### HOW TO COMPLETE THIS TASK
In the entries that follow, find each line with the word "Windows" and copy it.

Collection entries

= = = = = = =

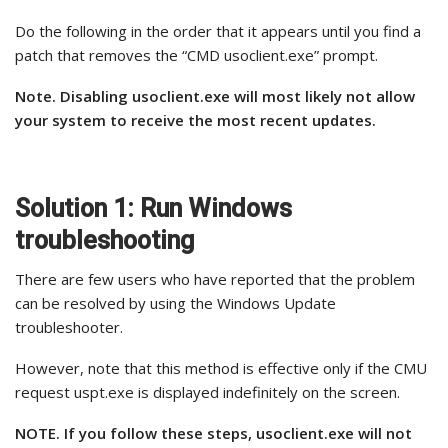
Do the following in the order that it appears until you find a
patch that removes the “CMD usoclient.exe” prompt.
Note. Disabling usoclient.exe will most likely not allow
your system to receive the most recent updates.
Solution 1: Run Windows
troubleshooting
There are few users who have reported that the problem
can be resolved by using the Windows Update
troubleshooter.
However, note that this method is effective only if the CMU
request uspt.exe is displayed indefinitely on the screen.
NOTE. If you follow these steps, usoclient.exe will not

= = = = = = =

### SOLUTION FOR THIS EXERCISE
Solution 1: Run Windows
can be resolved by using the Windows Update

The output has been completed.